_Problem to work on_.
Could you repeat the entries below exactly, but only from the line with "идеокарта: NVIDIA GT" through the line with "Inflación en Chile en enero de 2025: El", and without any picture?

_Stored dataset items_.

# # # # # # #

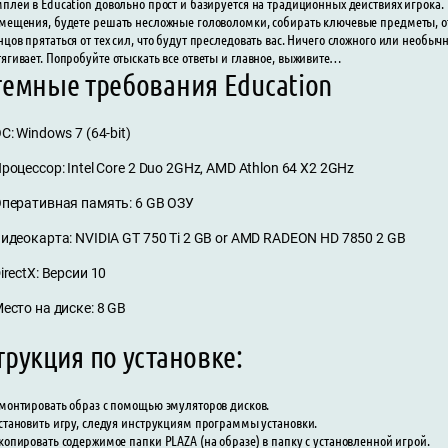
мплей в Education довольно прост и базируется на традиционных действиях игрока. 
омещения, будете решать несложные головоломки, собирать ключевые предметы, отг
нцов прятаться от тех сил, что будут преследовать вас. Ничего сложного или необычн
тягивает. Попробуйте отыскать все ответы и главное, выживите…
темные требования Education
С: Windows 7 (64-bit)
роцессор: Intel Core 2 Duo 2GHz, AMD Athlon 64 X2 2GHz
перативная память: 6 GB ОЗУ
идеокарта: NVIDIA GT 750 Ti 2 GB or AMD RADEON HD 7850 2 GB
irectX: Версии 10
есто на диске: 8 GB
рукция по установке:
монтировать образ с помощью эмуляторов дисков.
становить игру, следуя инструкциям программы установки.
копировать содержимое папки PLAZA (на образе) в папку с установленной игрой.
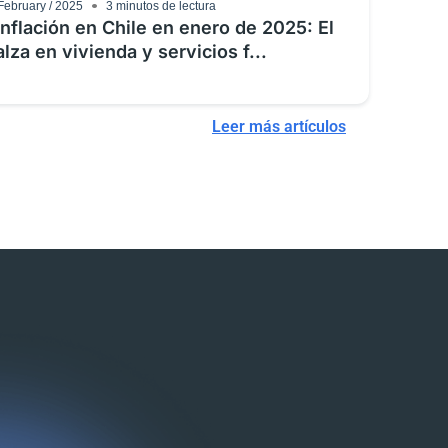
February / 2025
3
minutos de lectura
Inflación en Chile en enero de 2025: El
alza en vivienda y servicios f...
Leer más artículos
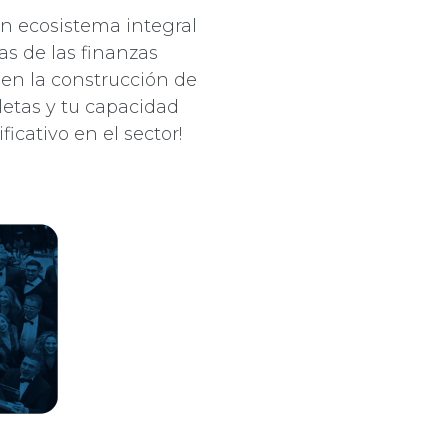
n ecosistema integral
as de las finanzas
o en la construcción de
letas y tu capacidad
icativo en el sector!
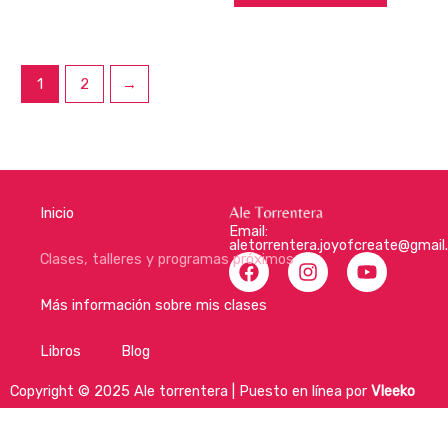
1
2
→
Inicio
Email:
aletorrentera.joyofcreate@gmai
F
I
Y
Clases, talleres y programas próximos
a
n
o
c
s
u
Más información sobre mis clases
e
t
t
b
a
u
Libros
Blog
o
g
b
o
r
e
Copyright © 2025 Ale torrentera | Puesto en línea por
Vleeko
k
a
m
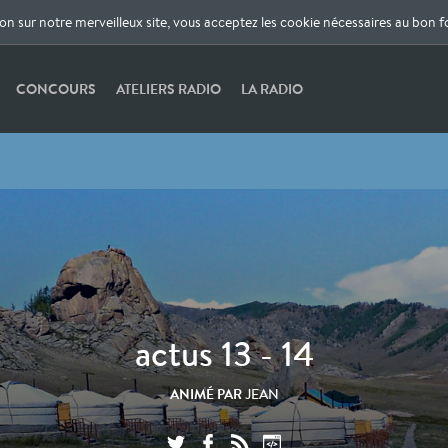
ion sur notre merveilleux site, vous acceptez les cookie nécessaires au bon 
CONCOURS
ATELIERS RADIO
LA RADIO
actus 13 - 14
ANIMÉ PAR
JEAN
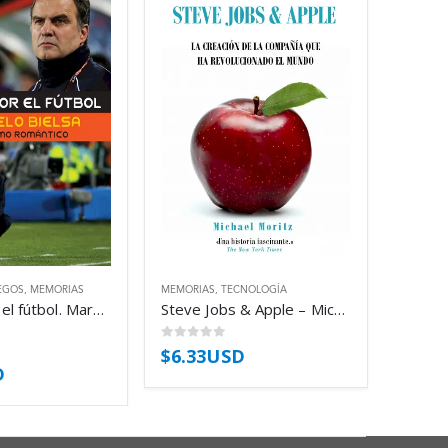
EGOS
,
MEMORIAS
MEMORIAS
,
TECNOLOGÍA
La vida por el fútbol. Marcelo Bielsa, el último romántico – Román Iucht
Steve Jobs & Apple – Michael Moritz
0
out of 5
$
6.33USD
D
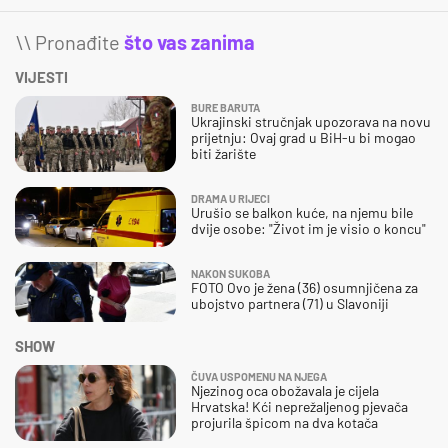
\\ Pronađite
što vas zanima
VIJESTI
BURE BARUTA
Ukrajinski stručnjak upozorava na novu
prijetnju: Ovaj grad u BiH-u bi mogao
biti žarište
DRAMA U RIJECI
Urušio se balkon kuće, na njemu bile
dvije osobe: "Život im je visio o koncu"
NAKON SUKOBA
FOTO Ovo je žena (36) osumnjičena za
ubojstvo partnera (71) u Slavoniji
SHOW
ČUVA USPOMENU NA NJEGA
Njezinog oca obožavala je cijela
Hrvatska! Kći neprežaljenog pjevača
projurila špicom na dva kotača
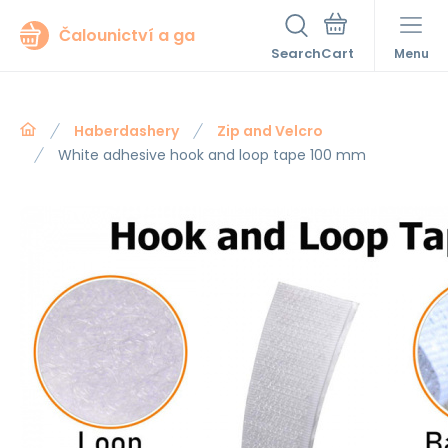
Čalounictví a ga
Search
Menu
Haberdashery
Zip and Velcro
White adhesive hook and loop tape 100 mm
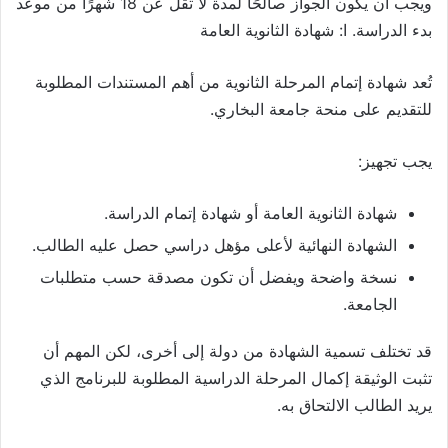
ويجب أن يكون الجواز صالحًا لمدة لا تقل عن 18 شهرًا من موعد
بدء الدراسة. ا: شهادة الثانوية العامة
تُعد شهادة إتمام المرحلة الثانوية من أهم المستندات المطلوبة
للتقديم على منحة جامعة البخاري.
يجب تجهيز:
شهادة الثانوية العامة أو شهادة إتمام الدراسة.
الشهادة النهائية لأعلى مؤهل دراسي حصل عليه الطالب.
نسخة واضحة ويفضل أن تكون مصدقة حسب متطلبات
الجامعة.
قد تختلف تسمية الشهادة من دولة إلى أخرى، لكن المهم أن
تثبت الوثيقة إكمال المرحلة الدراسية المطلوبة للبرنامج الذي
يريد الطالب الالتحاق به.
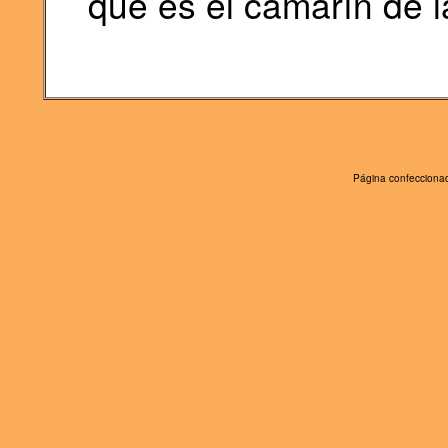
que es el camarín de l
Página confeccionad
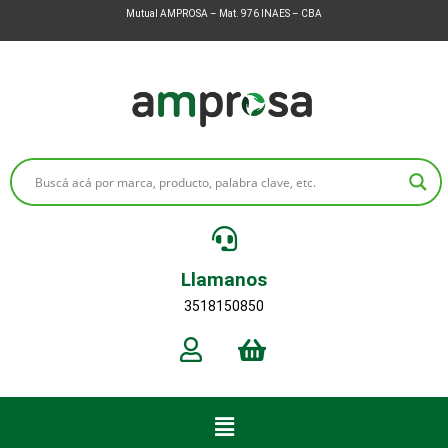
Mutual AMPROSA – Mat. 976 INAES – CBA
Llamanos
3518150850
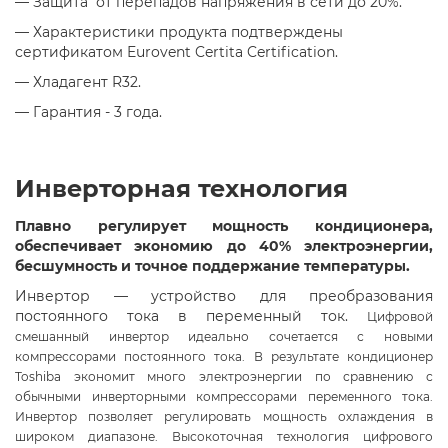
—
Защита от перепадов напряжения в сети до 20%.
—
Характеристики продукта подтверждены
сертификатом Eurovent Certita Certification.
—
Хладагент R32.
—
Гарантия - 3 года.
Инверторная технология
Плавно регулирует мощность кондиционера,
обеспечивает экономию до 40% электроэнергии,
бесшумность и точное поддержание температуры.
Инвертор — устройство для преобразования
постоянного тока в переменный ток.
Цифровой
смешанный инвертор идеально сочетается с новыми
компрессорами постоянного тока. В результате кондиционер
Toshiba экономит много электроэнергии по сравнению с
обычными инверторными компрессорами переменного тока.
Инвертор позволяет регулировать мощность охлаждения в
широком диапазоне. Высокоточная технология цифрового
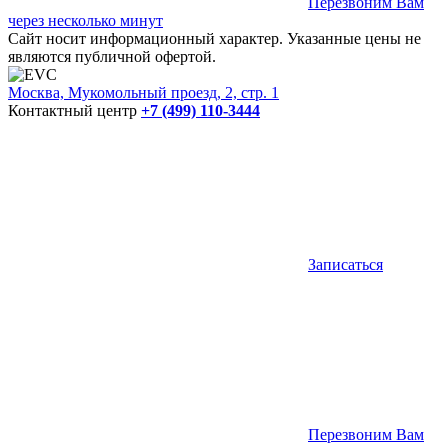
Перезвоним Вам
через несколько минут
Сайт носит информационный характер. Указанные цены не
являются публичной офертой.
Москва, Мукомольный проезд, 2, стр. 1
Контактный центр
+7 (499) 110-3444
Записаться
Перезвоним Вам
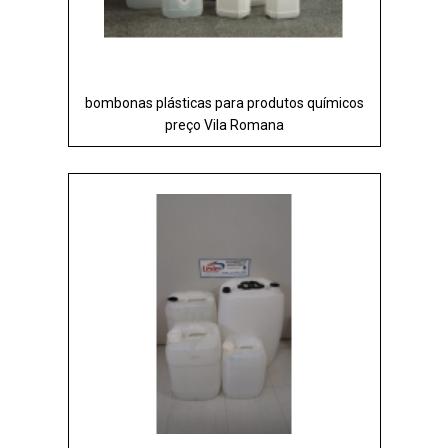
bombonas plásticas para produtos químicos
preço Vila Romana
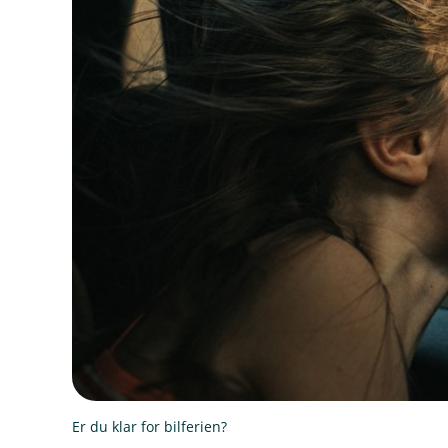
Er du klar for bilferien?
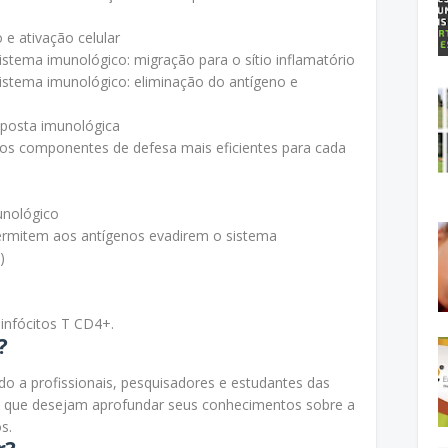
e ativação celular
tema imunológico: migração para o sítio inflamatório
stema imunológico: eliminação do antígeno e
posta imunológica
o os componentes de defesa mais eficientes para cada
unológico
permitem aos antígenos evadirem o sistema
)
linfócitos T CD4+.
?
ado a profissionais, pesquisadores e estudantes das
de que desejam aprofundar seus conhecimentos sobre a
s.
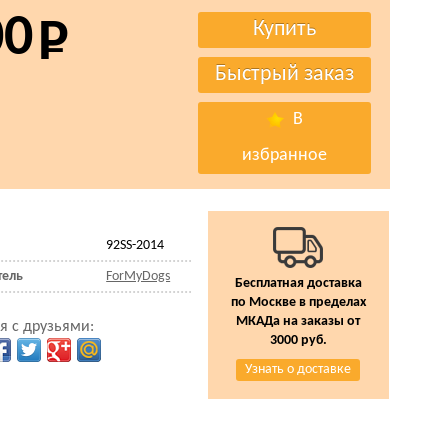
00
В
избранное
92SS-2014
тель
ForMyDogs
Бесплатная доставка
по Москве в пределах
МКАДа на заказы от
я с друзьями:
3000 руб.
Узнать о доставке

# # # # # # #

_Finished exercise_.
идеокарта: NVIDIA GT 750 Ti 2 GB or AMD RADEON HD 7850 2 GB
irectX: Версии 10
есто на диске: 8 GB
рукция по установке:
монтировать образ с помощью эмуляторов дисков.
становить игру, следуя инструкциям программы установки.
копировать содержимое папки PLAZA (на образе) в папку с установленной игрой.
February / 2025
3
minutos de lectura
Inflación en Chile en enero de 2025: El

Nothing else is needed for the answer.